## EXERCISE BRIEF:
At the line containing "i) Empfänger", begin an exact copy of the lines below and continue through the final one, with no pictures.

Start of Block

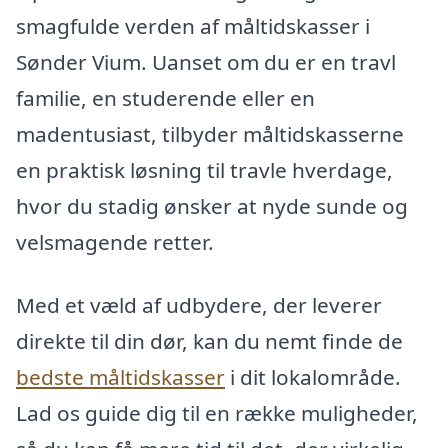
smagfulde verden af måltidskasser i
Sønder Vium. Uanset om du er en travl
familie, en studerende eller en
madentusiast, tilbyder måltidskasserne
en praktisk løsning til travle hverdage,
hvor du stadig ønsker at nyde sunde og
velsmagende retter.
Med et væld af udbydere, der leverer
direkte til din dør, kan du nemt finde de
bedste måltidskasser
i dit lokalområde.
Lad os guide dig til en række muligheder,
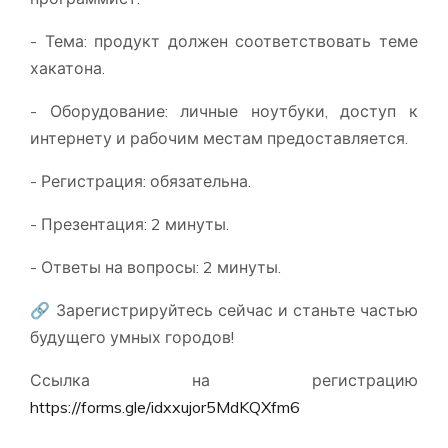
- Тема: продукт должен соответствовать теме
хакатона.
- Оборудование: личные ноутбуки, доступ к
интернету и рабочим местам предоставляется.
- Регистрация: обязательна.
- Презентация: 2 минуты.
- Ответы на вопросы: 2 минуты.
🔗 Зарегистрируйтесь сейчас и станьте частью
будущего умных городов!
Ссылка на регистрацию
https://forms.gle/idxxujor5MdKQXfm6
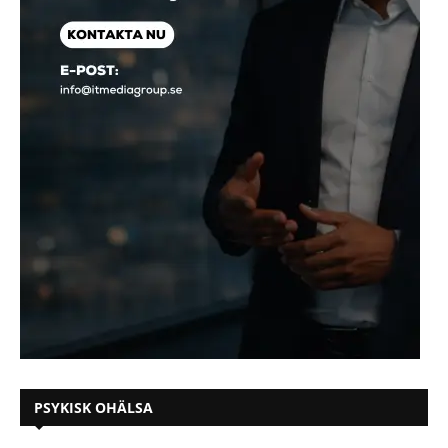
PSYKISK OHÄLSA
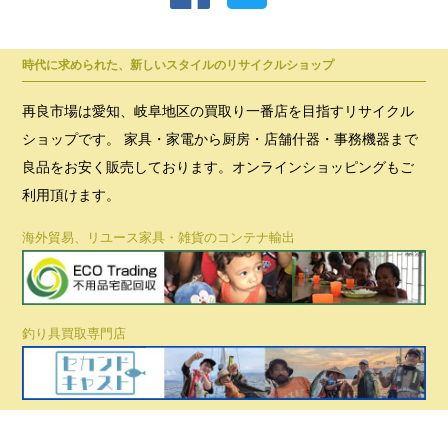
時代に求められた、新しいスタイルのリサイクルショップ
再良市場は愛知、岐阜地区の買取り一番店を目指すリサイクル
ショップです。 家具・家電から厨房・店舗什器・事務機器まで
良品をお安く販売しております。オンラインショッピングもご
利用頂けます。
海外貿易、リユース家具・雑貨のコンテナ輸出
釣り具買取専門店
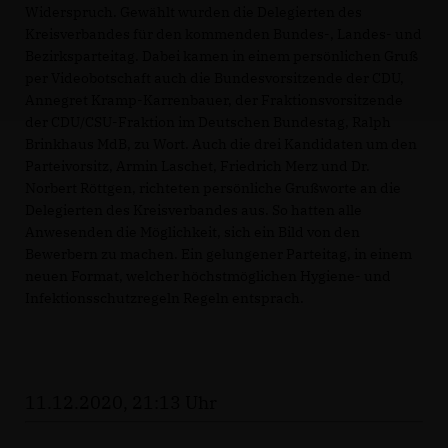
Widerspruch. Gewählt wurden die Delegierten des
Kreisverbandes für den kommenden Bundes-, Landes- und
Bezirksparteitag. Dabei kamen in einem persönlichen Gruß
per Videobotschaft auch die Bundesvorsitzende der CDU,
Annegret Kramp-Karrenbauer, der Fraktionsvorsitzende
der CDU/CSU-Fraktion im Deutschen Bundestag, Ralph
Brinkhaus MdB, zu Wort. Auch die drei Kandidaten um den
Parteivorsitz, Armin Laschet, Friedrich Merz und Dr.
Norbert Röttgen, richteten persönliche Grußworte an die
Delegierten des Kreisverbandes aus. So hatten alle
Anwesenden die Möglichkeit, sich ein Bild von den
Bewerbern zu machen. Ein gelungener Parteitag, in einem
neuen Format, welcher höchstmöglichen Hygiene- und
Infektionsschutzregeln Regeln entsprach.
11.12.2020, 21:13 Uhr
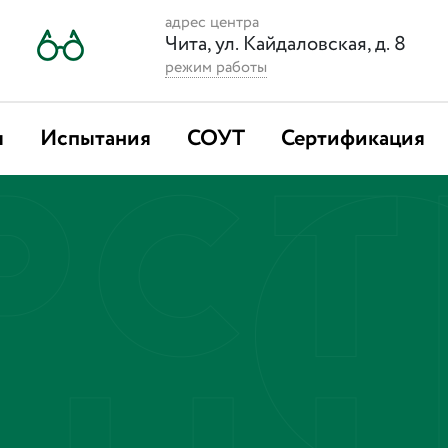
адрес центра
Чита, ул. Кайдаловская, д. 8
режим работы
я
Испытания
СОУТ
Сертификация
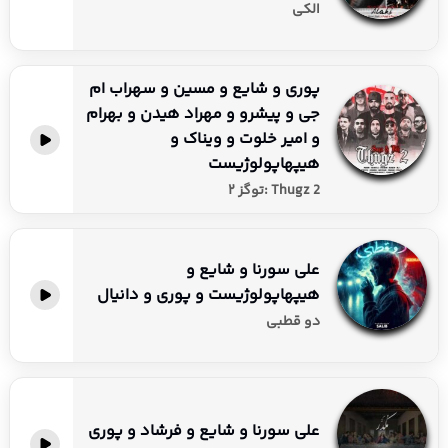
الکی
پوری و شایع و مسین و سهراب ام
جی و پیشرو و مهراد هیدن و بهرام
و امیر خلوت و ویناک و
هیپهاپولوژیست
Thugz 2 :توگز ۲
علی سورنا و شایع و
هیپهاپولوژیست و پوری و دانیال
دو قطبی
علی سورنا و شایع و فرشاد و پوری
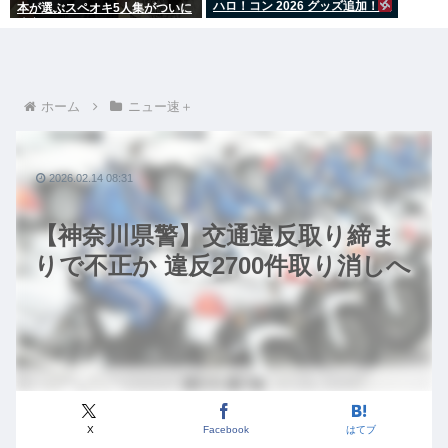
ハロ！コン 2026 グッズ追加！
本が選ぶスペオキ5人集がついに
決定してしまう
ホーム
ニュー速＋
2026.02.14 08:31
【神奈川県警】交通違反取り締ま
りで不正か 違反2700件取り消しへ
X
Facebook
はてブ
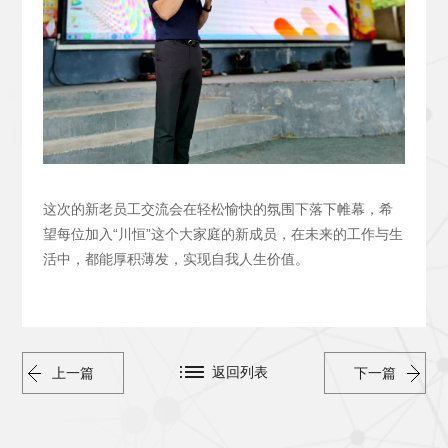
这次的新老员工交流会在轻松愉快的氛围下落下帷幕，希
望每位加入“川恒”这个大家庭的新成员，在未来的工作与生
活中，都能厚积薄发，实现自我人生价值。
返回列表
上一篇
下一篇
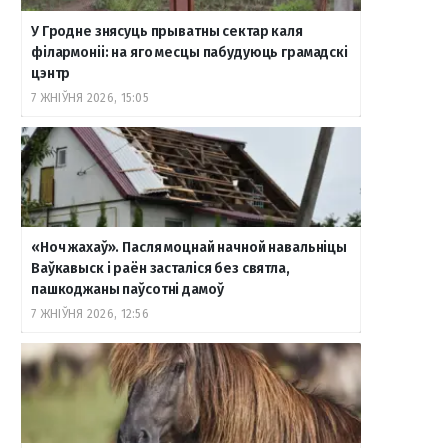
У Гродне знясуць прыватны сектар каля
o
r
a
e
к
філармоніі: на яго месцы пабудуюць грамадскі
цэнтр
7 ЖНІЎНЯ 2026, 15:05
k
a
m
т
m
е
«Ноч жахаў». Пасля моцнай начной навальніцы
Ваўкавыск і раён засталіся без святла,
пашкоджаны паўсотні дамоў
7 ЖНІЎНЯ 2026, 12:56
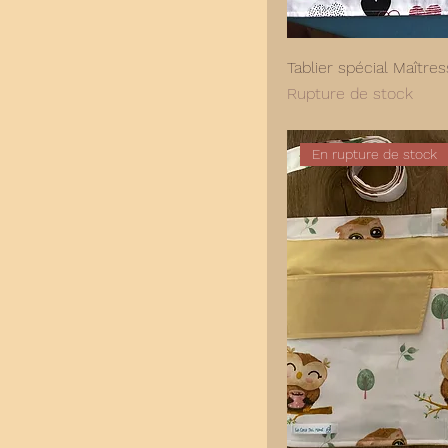
Tablier spécial Maître
Rupture de stock
En rupture de stock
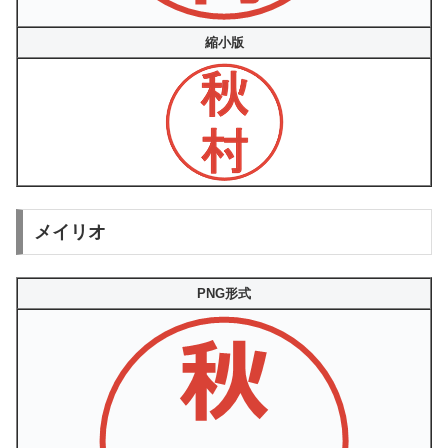
縮小版
メイリオ
PNG形式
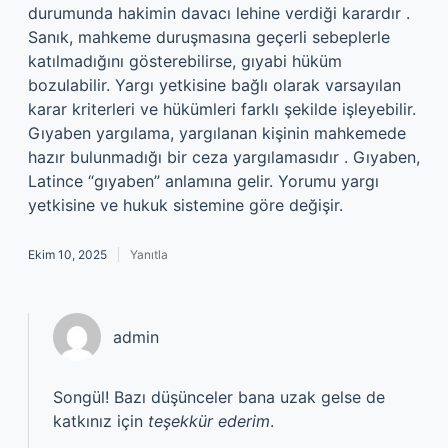
durumunda hakimin davacı lehine verdiği karardır .
Sanık, mahkeme duruşmasına geçerli sebeplerle
katılmadığını gösterebilirse, gıyabi hüküm
bozulabilir. Yargı yetkisine bağlı olarak varsayılan
karar kriterleri ve hükümleri farklı şekilde işleyebilir.
Gıyaben yargılama, yargılanan kişinin mahkemede
hazır bulunmadığı bir ceza yargılamasıdır . Gıyaben,
Latince “gıyaben” anlamına gelir. Yorumu yargı
yetkisine ve hukuk sistemine göre değişir.
Ekim 10, 2025
Yanıtla
admin
Songül! Bazı düşünceler bana uzak gelse de
katkınız için
teşekkür ederim
.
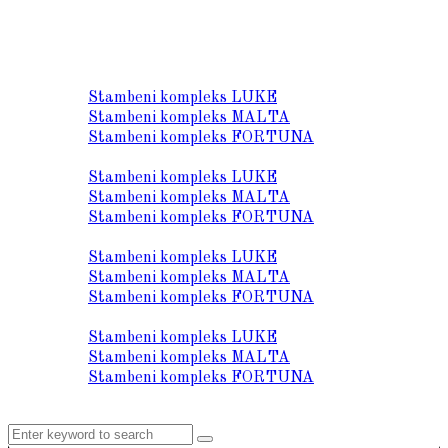
O nama
Lokacija
Stambeni kompleks LUKE
Stambeni kompleks MALTA
Stambeni kompleks FORTUNA
Prodaja stanova
Stambeni kompleks LUKE
Stambeni kompleks MALTA
Stambeni kompleks FORTUNA
Tehnički opis
Stambeni kompleks LUKE
Stambeni kompleks MALTA
Stambeni kompleks FORTUNA
Galerija
Stambeni kompleks LUKE
Stambeni kompleks MALTA
Stambeni kompleks FORTUNA
Kontakt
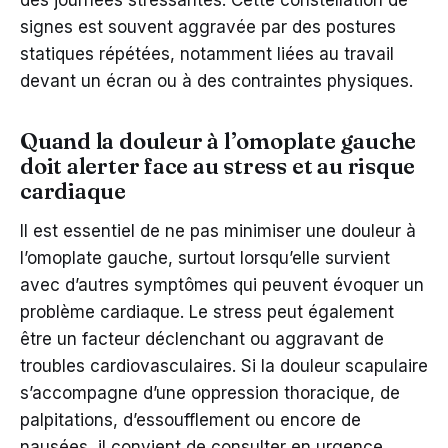
des journées stressantes. Cette constellation de
signes est souvent aggravée par des postures
statiques répétées, notamment liées au travail
devant un écran ou à des contraintes physiques.
Quand la douleur à l’omoplate gauche
doit alerter face au stress et au risque
cardiaque
Il est essentiel de ne pas minimiser une douleur à
l’omoplate gauche, surtout lorsqu’elle survient
avec d’autres symptômes qui peuvent évoquer un
problème cardiaque. Le stress peut également
être un facteur déclenchant ou aggravant de
troubles cardiovasculaires. Si la douleur scapulaire
s’accompagne d’une oppression thoracique, de
palpitations, d’essoufflement ou encore de
nausées, il convient de consulter en urgence.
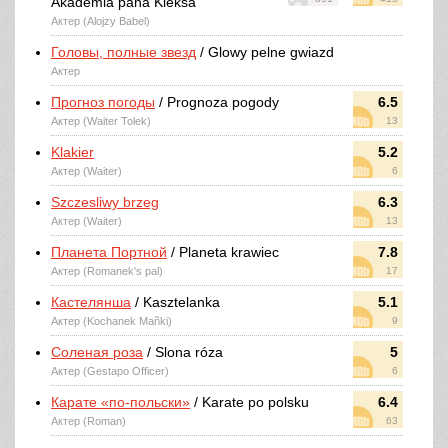
Akademia pana Kleksa
Актер (Alojzy Babel)
Головы, полные звезд
/ Glowy pelne gwiazd
Актер
Прогноз погоды
/ Prognoza pogody
6.5
Актер (Waiter Tolek)
13
Klakier
5.2
Актер (Waiter)
6
Szczesliwy brzeg
6.3
Актер (Waiter)
13
Планета Портной
/ Planeta krawiec
7.8
Актер (Romanek's pal)
17
Кастелянша
/ Kasztelanka
5.1
Актер (Kochanek Mañki)
9
Соленая роза
/ Slona róza
5
Актер (Gestapo Officer)
6
Карате «по-польски»
/ Karate po polsku
6.4
Актер (Roman)
63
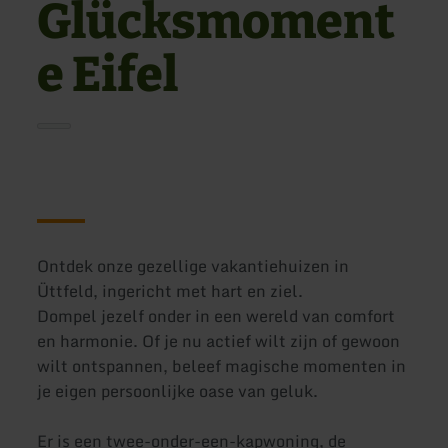
Glücksmoment
e Eifel
Ontdek onze gezellige vakantiehuizen in
Üttfeld, ingericht met hart en ziel.
Dompel jezelf onder in een wereld van comfort
en harmonie. Of je nu actief wilt zijn of gewoon
wilt ontspannen, beleef magische momenten in
je eigen persoonlijke oase van geluk.
Er is een twee-onder-een-kapwoning, de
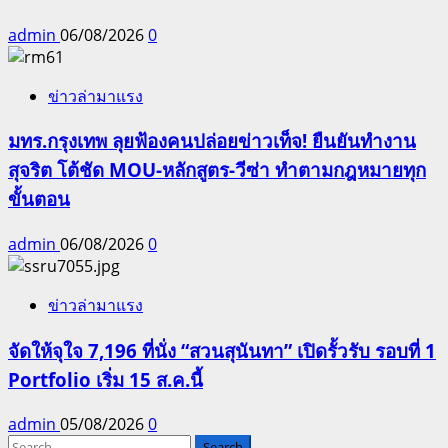
admin
06/08/2026
0
ข่าวล่ามาแรง
มทร.กรุงเทพ ลุยฟ้องคนปล่อยข่าวเท็จ! ยืนยันทำงาน
สุจริต โต้ชัด MOU-หลักสูตร-วีซ่า ทำตามกฎหมายทุก
ขั้นตอน
admin
06/08/2026
0
ข่าวล่ามาแรง
จัดให้จุใจ 7,196 ที่นั่ง “สวนสุนันทา” เปิดรั้วรับ รอบที่ 1
Portfolio เริ่ม 15 ส.ค.นี้
admin
05/08/2026
0
Search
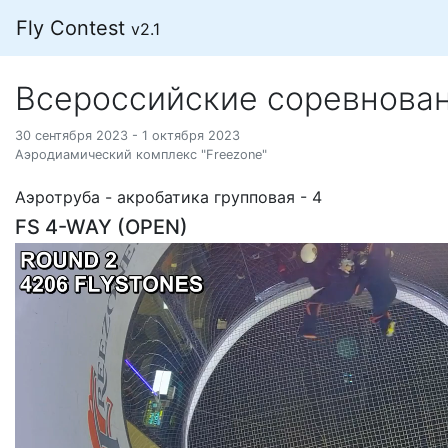
Fly Contest
v2.1
Всероссийские соревнова
30 сентября 2023 - 1 октября 2023
Аэродиамический комплекс "Freezone"
Аэротруба - акробатика групповая - 4
FS 4-WAY (OPEN)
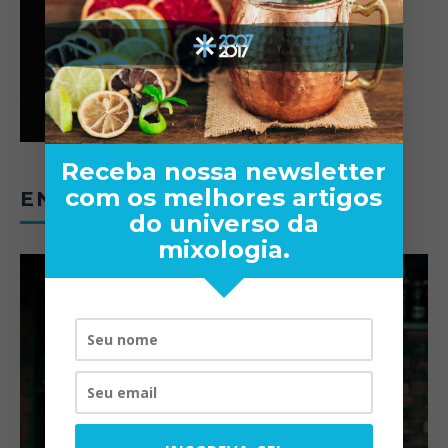
Receba nossa newsletter
com os melhores artigos
ENTREVISTAS
do universo da
mixologia.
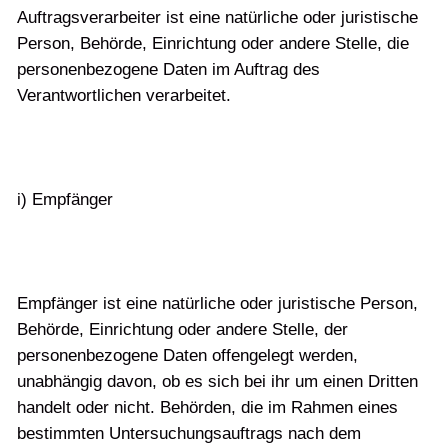
Auftragsverarbeiter ist eine natürliche oder juristische
Person, Behörde, Einrichtung oder andere Stelle, die
personenbezogene Daten im Auftrag des
Verantwortlichen verarbeitet.
i) Empfänger
Empfänger ist eine natürliche oder juristische Person,
Behörde, Einrichtung oder andere Stelle, der
personenbezogene Daten offengelegt werden,
unabhängig davon, ob es sich bei ihr um einen Dritten
handelt oder nicht. Behörden, die im Rahmen eines
bestimmten Untersuchungsauftrags nach dem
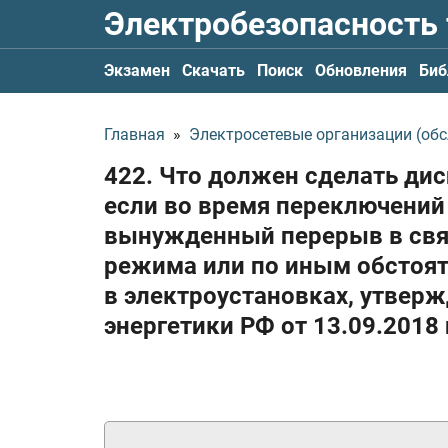
Электробезопасность
Экзамен
Скачать
Поиск
Обновления
Биб
Главная
»
Электросетевые организации (обс
422. Что должен сделать дис
если во время переключений
вынужденный перерыв в свя
режима или по иным обстоят
в электроустановках, утве
энергетики РФ
от 13.09.2018 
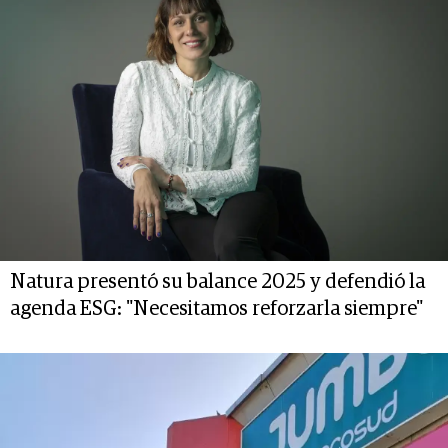
Natura presentó su balance 2025 y defendió la
agenda ESG: "Necesitamos reforzarla siempre"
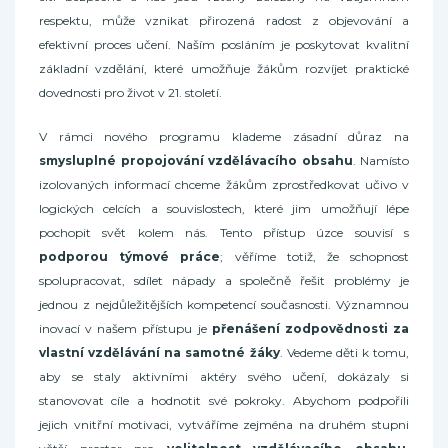
respektu, může vznikat přirozená radost z objevování a
efektivní proces učení. Naším posláním je poskytovat kvalitní
základní vzdělání, které umožňuje žákům rozvíjet praktické
dovednosti pro život v 21. století.
V rámci nového programu klademe zásadní důraz na
smysluplné propojování vzdělávacího obsahu
. Namísto
izolovaných informací chceme žákům zprostředkovat učivo v
logických celcích a souvislostech, které jim umožňují lépe
pochopit svět kolem nás. Tento přístup úzce souvisí s
podporou týmové práce
; věříme totiž, že schopnost
spolupracovat, sdílet nápady a společně řešit problémy je
jednou z nejdůležitějších kompetencí současnosti. Významnou
inovací v našem přístupu je
přenášení zodpovědnosti za
vlastní vzdělávání na samotné žáky
. Vedeme děti k tomu,
aby se staly aktivními aktéry svého učení, dokázaly si
stanovovat cíle a hodnotit své pokroky. Abychom podpořili
jejich vnitřní motivaci, vytváříme zejména na druhém stupni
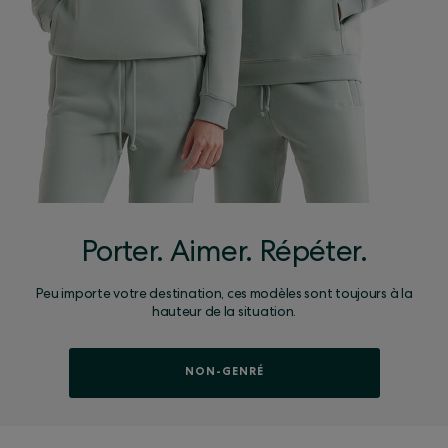
Porter. Aimer. Répéter.
Peu importe votre destination, ces modèles sont toujours à la
hauteur de la situation.
NON-GENRÉ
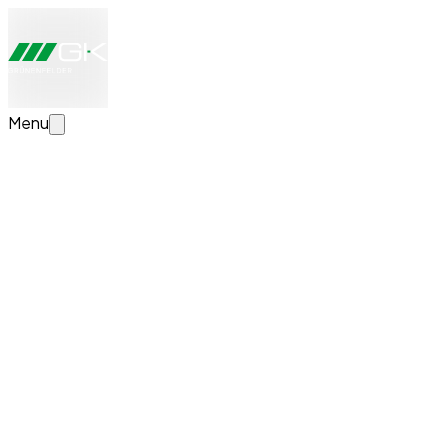
Menu
Jetzt Transportlösung konfigurieren
Erstellen Sie Ihre individuelle Transportlösung. Wir schauen
uns Ihre Angaben an, beraten Sie persönlich und erstellen
eine unverbindliche Offerte.
News
Erfolgreicher Lehrabschluss bei GK
Grünenfelder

End of Block

## SOLUTION TO THE EXERCISE:
i) Empfänger
Empfänger ist eine natürliche oder juristische Person,
Behörde, Einrichtung oder andere Stelle, der
personenbezogene Daten offengelegt werden,
unabhängig davon, ob es sich bei ihr um einen Dritten
handelt oder nicht. Behörden, die im Rahmen eines
bestimmten Untersuchungsauftrags nach dem
Электробезопасность
Экзамен
Скачать
Поиск
Обновления
Биб
Главная
»
Электросетевые организации (обс
422. Что должен сделать дис
если во время переключений
вынужденный перерыв в свя
режима или по иным обстоят
в электроустановках, утве
энергетики РФ
от 13.09.2018 
Natura presentó su balance 2025 y defendió la
agenda ESG: "Necesitamos reforzarla siempre"
respektu, může vznikat přirozená radost z objevování a
efektivní proces učení. Naším posláním je poskytovat kvalitní
základní vzdělání, které umožňuje žákům rozvíjet praktické
dovednosti pro život v 21. století.
V rámci nového programu klademe zásadní důraz na
smysluplné propojování vzdělávacího obsahu
. Namísto
izolovaných informací chceme žákům zprostředkovat učivo v
logických celcích a souvislostech, které jim umožňují lépe
pochopit svět kolem nás. Tento přístup úzce souvisí s
podporou týmové práce
; věříme totiž, že schopnost
spolupracovat, sdílet nápady a společně řešit problémy je
jednou z nejdůležitějších kompetencí současnosti. Významnou
inovací v našem přístupu je
přenášení zodpovědnosti za
vlastní vzdělávání na samotné žáky
. Vedeme děti k tomu,
aby se staly aktivními aktéry svého učení, dokázaly si
stanovovat cíle a hodnotit své pokroky. Abychom podpořili
jejich vnitřní motivaci, vytváříme zejména na druhém stupni
Porter. Aimer. Répéter.
Peu importe votre destination, ces modèles sont toujours à la
hauteur de la situation.
NON-GENRÉ
Menu
Jetzt Transportlösung konfigurieren
Erstellen Sie Ihre individuelle Transportlösung. Wir schauen
uns Ihre Angaben an, beraten Sie persönlich und erstellen
eine unverbindliche Offerte.
News
Erfolgreicher Lehrabschluss bei GK
Grünenfelder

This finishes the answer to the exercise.